(Instructions for the task): For this exercise, return all the data exactly as it stands.

****************

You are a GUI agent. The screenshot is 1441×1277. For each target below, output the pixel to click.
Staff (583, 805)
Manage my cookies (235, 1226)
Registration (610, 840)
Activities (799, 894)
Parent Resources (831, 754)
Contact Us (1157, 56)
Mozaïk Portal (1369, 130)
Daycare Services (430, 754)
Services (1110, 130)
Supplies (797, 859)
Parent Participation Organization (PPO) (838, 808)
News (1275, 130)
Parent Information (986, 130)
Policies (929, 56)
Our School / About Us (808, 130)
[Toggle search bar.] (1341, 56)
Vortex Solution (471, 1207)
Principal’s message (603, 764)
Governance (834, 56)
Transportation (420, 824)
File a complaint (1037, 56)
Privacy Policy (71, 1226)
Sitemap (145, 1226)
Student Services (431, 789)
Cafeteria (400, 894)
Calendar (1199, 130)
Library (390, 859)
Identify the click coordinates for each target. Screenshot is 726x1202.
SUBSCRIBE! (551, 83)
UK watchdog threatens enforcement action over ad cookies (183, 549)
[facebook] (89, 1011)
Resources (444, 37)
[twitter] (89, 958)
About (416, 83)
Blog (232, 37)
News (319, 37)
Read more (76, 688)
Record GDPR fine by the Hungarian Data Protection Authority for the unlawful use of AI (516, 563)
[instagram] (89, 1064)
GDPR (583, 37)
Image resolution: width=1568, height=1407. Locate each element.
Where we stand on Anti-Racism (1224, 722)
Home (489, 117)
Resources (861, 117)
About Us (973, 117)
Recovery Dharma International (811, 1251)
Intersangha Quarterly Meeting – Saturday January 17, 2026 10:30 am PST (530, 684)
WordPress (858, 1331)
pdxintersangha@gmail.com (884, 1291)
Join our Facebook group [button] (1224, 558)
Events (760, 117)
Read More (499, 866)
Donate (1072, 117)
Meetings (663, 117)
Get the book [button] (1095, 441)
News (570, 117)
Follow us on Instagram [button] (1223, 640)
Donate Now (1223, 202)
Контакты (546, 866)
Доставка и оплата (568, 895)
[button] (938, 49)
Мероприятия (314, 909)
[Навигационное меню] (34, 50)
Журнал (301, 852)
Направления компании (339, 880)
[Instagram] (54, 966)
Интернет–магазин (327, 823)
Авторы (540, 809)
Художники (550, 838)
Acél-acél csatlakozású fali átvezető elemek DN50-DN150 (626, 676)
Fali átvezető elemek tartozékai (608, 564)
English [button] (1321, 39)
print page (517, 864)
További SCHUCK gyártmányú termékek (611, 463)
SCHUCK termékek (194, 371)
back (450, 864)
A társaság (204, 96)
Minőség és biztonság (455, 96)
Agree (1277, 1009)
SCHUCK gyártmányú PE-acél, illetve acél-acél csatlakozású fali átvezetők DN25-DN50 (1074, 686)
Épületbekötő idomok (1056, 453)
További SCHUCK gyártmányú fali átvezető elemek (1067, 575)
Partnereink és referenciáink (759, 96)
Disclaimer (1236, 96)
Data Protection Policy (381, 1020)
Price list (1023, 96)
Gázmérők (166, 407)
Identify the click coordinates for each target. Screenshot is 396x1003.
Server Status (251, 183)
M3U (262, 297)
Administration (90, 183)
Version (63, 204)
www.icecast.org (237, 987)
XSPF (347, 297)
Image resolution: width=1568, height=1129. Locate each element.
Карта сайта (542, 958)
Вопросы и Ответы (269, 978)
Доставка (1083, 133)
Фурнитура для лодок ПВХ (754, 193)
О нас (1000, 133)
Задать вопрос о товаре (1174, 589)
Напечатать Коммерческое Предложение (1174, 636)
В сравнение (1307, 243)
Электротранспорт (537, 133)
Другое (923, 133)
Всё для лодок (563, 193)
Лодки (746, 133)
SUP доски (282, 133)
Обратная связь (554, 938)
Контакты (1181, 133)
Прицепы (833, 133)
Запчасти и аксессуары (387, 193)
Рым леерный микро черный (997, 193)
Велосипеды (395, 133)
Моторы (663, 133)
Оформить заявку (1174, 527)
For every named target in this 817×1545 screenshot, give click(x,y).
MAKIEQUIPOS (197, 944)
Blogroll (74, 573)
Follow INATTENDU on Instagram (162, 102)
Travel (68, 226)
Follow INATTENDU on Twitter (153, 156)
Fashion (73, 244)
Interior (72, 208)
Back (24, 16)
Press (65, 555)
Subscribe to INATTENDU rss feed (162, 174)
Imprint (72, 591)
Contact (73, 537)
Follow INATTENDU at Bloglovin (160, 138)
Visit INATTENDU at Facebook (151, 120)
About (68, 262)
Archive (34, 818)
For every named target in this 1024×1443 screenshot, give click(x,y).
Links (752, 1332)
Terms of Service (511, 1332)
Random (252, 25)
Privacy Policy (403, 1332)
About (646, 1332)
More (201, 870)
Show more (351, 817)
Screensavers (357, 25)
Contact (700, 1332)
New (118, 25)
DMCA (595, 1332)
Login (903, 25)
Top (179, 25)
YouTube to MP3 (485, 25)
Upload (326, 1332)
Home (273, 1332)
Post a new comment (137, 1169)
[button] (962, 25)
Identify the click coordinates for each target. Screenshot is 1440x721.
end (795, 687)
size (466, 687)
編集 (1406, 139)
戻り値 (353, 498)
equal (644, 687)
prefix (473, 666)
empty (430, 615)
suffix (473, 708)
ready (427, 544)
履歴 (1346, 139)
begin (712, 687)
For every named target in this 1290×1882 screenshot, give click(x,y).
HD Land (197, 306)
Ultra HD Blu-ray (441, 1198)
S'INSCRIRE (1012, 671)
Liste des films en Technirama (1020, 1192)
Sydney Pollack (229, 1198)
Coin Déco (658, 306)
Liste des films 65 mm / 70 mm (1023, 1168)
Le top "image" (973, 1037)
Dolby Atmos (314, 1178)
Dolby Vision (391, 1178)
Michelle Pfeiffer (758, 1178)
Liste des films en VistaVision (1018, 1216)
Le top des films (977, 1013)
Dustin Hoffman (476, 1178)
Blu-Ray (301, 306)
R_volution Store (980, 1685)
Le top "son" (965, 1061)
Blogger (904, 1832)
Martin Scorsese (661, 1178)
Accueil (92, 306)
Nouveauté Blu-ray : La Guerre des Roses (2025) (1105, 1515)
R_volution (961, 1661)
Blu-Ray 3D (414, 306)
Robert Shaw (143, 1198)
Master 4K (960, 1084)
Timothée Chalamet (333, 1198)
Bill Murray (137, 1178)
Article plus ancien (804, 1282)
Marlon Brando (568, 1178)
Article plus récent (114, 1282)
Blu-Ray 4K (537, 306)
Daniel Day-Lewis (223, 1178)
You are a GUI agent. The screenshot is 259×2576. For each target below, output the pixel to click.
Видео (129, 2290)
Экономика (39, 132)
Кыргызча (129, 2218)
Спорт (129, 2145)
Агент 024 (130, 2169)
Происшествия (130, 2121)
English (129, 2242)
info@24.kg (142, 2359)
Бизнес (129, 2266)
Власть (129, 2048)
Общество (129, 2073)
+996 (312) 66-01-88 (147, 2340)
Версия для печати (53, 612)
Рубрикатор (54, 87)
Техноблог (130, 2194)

****************

(Answer box):
You are a GUI agent. The screenshot is 1441×1277. For each target below, output the pixel to click.
Staff (583, 805)
Manage my cookies (235, 1226)
Registration (610, 840)
Activities (799, 894)
Parent Resources (831, 754)
Contact Us (1157, 56)
Mozaïk Portal (1369, 130)
Daycare Services (430, 754)
Services (1110, 130)
Supplies (797, 859)
Parent Participation Organization (PPO) (838, 808)
News (1275, 130)
Parent Information (986, 130)
Policies (929, 56)
Our School / About Us (808, 130)
[Toggle search bar.] (1341, 56)
Vortex Solution (471, 1207)
Principal’s message (603, 764)
Governance (834, 56)
Transportation (420, 824)
File a complaint (1037, 56)
Privacy Policy (71, 1226)
Sitemap (145, 1226)
Student Services (431, 789)
Cafeteria (400, 894)
Calendar (1199, 130)
Library (390, 859)
Identify the click coordinates for each target. Screenshot is 726x1202.
SUBSCRIBE! (551, 83)
UK watchdog threatens enforcement action over ad cookies (183, 549)
[facebook] (89, 1011)
Resources (444, 37)
[twitter] (89, 958)
About (416, 83)
Blog (232, 37)
News (319, 37)
Read more (76, 688)
Record GDPR fine by the Hungarian Data Protection Authority for the unlawful use of AI (516, 563)
[instagram] (89, 1064)
GDPR (583, 37)
Image resolution: width=1568, height=1407. Locate each element.
Where we stand on Anti-Racism (1224, 722)
Home (489, 117)
Resources (861, 117)
About Us (973, 117)
Recovery Dharma International (811, 1251)
Intersangha Quarterly Meeting – Saturday January 17, 2026 10:30 am PST (530, 684)
WordPress (858, 1331)
pdxintersangha@gmail.com (884, 1291)
Join our Facebook group [button] (1224, 558)
Events (760, 117)
Read More (499, 866)
Donate (1072, 117)
Meetings (663, 117)
Get the book [button] (1095, 441)
News (570, 117)
Follow us on Instagram [button] (1223, 640)
Donate Now (1223, 202)
Контакты (546, 866)
Доставка и оплата (568, 895)
[button] (938, 49)
Мероприятия (314, 909)
[Навигационное меню] (34, 50)
Журнал (301, 852)
Направления компании (339, 880)
[Instagram] (54, 966)
Интернет–магазин (327, 823)
Авторы (540, 809)
Художники (550, 838)
Acél-acél csatlakozású fali átvezető elemek DN50-DN150 (626, 676)
Fali átvezető elemek tartozékai (608, 564)
English [button] (1321, 39)
print page (517, 864)
További SCHUCK gyártmányú termékek (611, 463)
SCHUCK termékek (194, 371)
back (450, 864)
A társaság (204, 96)
Minőség és biztonság (455, 96)
Agree (1277, 1009)
SCHUCK gyártmányú PE-acél, illetve acél-acél csatlakozású fali átvezetők DN25-DN50 (1074, 686)
Épületbekötő idomok (1056, 453)
További SCHUCK gyártmányú fali átvezető elemek (1067, 575)
Partnereink és referenciáink (759, 96)
Disclaimer (1236, 96)
Data Protection Policy (381, 1020)
Price list (1023, 96)
Gázmérők (166, 407)
Identify the click coordinates for each target. Screenshot is 396x1003.
Server Status (251, 183)
M3U (262, 297)
Administration (90, 183)
Version (63, 204)
www.icecast.org (237, 987)
XSPF (347, 297)
Image resolution: width=1568, height=1129. Locate each element.
Карта сайта (542, 958)
Вопросы и Ответы (269, 978)
Доставка (1083, 133)
Фурнитура для лодок ПВХ (754, 193)
О нас (1000, 133)
Задать вопрос о товаре (1174, 589)
Напечатать Коммерческое Предложение (1174, 636)
В сравнение (1307, 243)
Электротранспорт (537, 133)
Другое (923, 133)
Всё для лодок (563, 193)
Лодки (746, 133)
SUP доски (282, 133)
Обратная связь (554, 938)
Контакты (1181, 133)
Прицепы (833, 133)
Запчасти и аксессуары (387, 193)
Рым леерный микро черный (997, 193)
Велосипеды (395, 133)
Моторы (663, 133)
Оформить заявку (1174, 527)
For every named target in this 817×1545 screenshot, give click(x,y).
MAKIEQUIPOS (197, 944)
Blogroll (74, 573)
Follow INATTENDU on Instagram (162, 102)
Travel (68, 226)
Follow INATTENDU on Twitter (153, 156)
Fashion (73, 244)
Interior (72, 208)
Back (24, 16)
Press (65, 555)
Subscribe to INATTENDU rss feed (162, 174)
Imprint (72, 591)
Contact (73, 537)
Follow INATTENDU at Bloglovin (160, 138)
Visit INATTENDU at Facebook (151, 120)
About (68, 262)
Archive (34, 818)
For every named target in this 1024×1443 screenshot, give click(x,y).
Links (752, 1332)
Terms of Service (511, 1332)
Random (252, 25)
Privacy Policy (403, 1332)
About (646, 1332)
More (201, 870)
Show more (351, 817)
Screensavers (357, 25)
Contact (700, 1332)
New (118, 25)
DMCA (595, 1332)
Login (903, 25)
Top (179, 25)
YouTube to MP3 (485, 25)
Upload (326, 1332)
Home (273, 1332)
Post a new comment (137, 1169)
[button] (962, 25)
Identify the click coordinates for each target. Screenshot is 1440x721.
end (795, 687)
size (466, 687)
編集 (1406, 139)
戻り値 (353, 498)
equal (644, 687)
prefix (473, 666)
empty (430, 615)
suffix (473, 708)
ready (427, 544)
履歴 (1346, 139)
begin (712, 687)
For every named target in this 1290×1882 screenshot, give click(x,y).
HD Land (197, 306)
Ultra HD Blu-ray (441, 1198)
S'INSCRIRE (1012, 671)
Liste des films en Technirama (1020, 1192)
Sydney Pollack (229, 1198)
Coin Déco (658, 306)
Liste des films 65 mm / 70 mm (1023, 1168)
Le top "image" (973, 1037)
Dolby Atmos (314, 1178)
Dolby Vision (391, 1178)
Michelle Pfeiffer (758, 1178)
Liste des films en VistaVision (1018, 1216)
Le top des films (977, 1013)
Dustin Hoffman (476, 1178)
Blu-Ray (301, 306)
R_volution Store (980, 1685)
Le top "son" (965, 1061)
Blogger (904, 1832)
Martin Scorsese (661, 1178)
Accueil (92, 306)
Nouveauté Blu-ray : La Guerre des Roses (2025) (1105, 1515)
R_volution (961, 1661)
Blu-Ray 3D (414, 306)
Robert Shaw (143, 1198)
Master 4K (960, 1084)
Timothée Chalamet (333, 1198)
Bill Murray (137, 1178)
Article plus ancien (804, 1282)
Marlon Brando (568, 1178)
Article plus récent (114, 1282)
Blu-Ray 4K (537, 306)
Daniel Day-Lewis (223, 1178)
You are a GUI agent. The screenshot is 259×2576. For each target below, output the pixel to click.
Видео (129, 2290)
Экономика (39, 132)
Кыргызча (129, 2218)
Спорт (129, 2145)
Агент 024 (130, 2169)
Происшествия (130, 2121)
English (129, 2242)
info@24.kg (142, 2359)
Бизнес (129, 2266)
Власть (129, 2048)
Общество (129, 2073)
+996 (312) 66-01-88 (147, 2340)
Версия для печати (53, 612)
Рубрикатор (54, 87)
Техноблог (130, 2194)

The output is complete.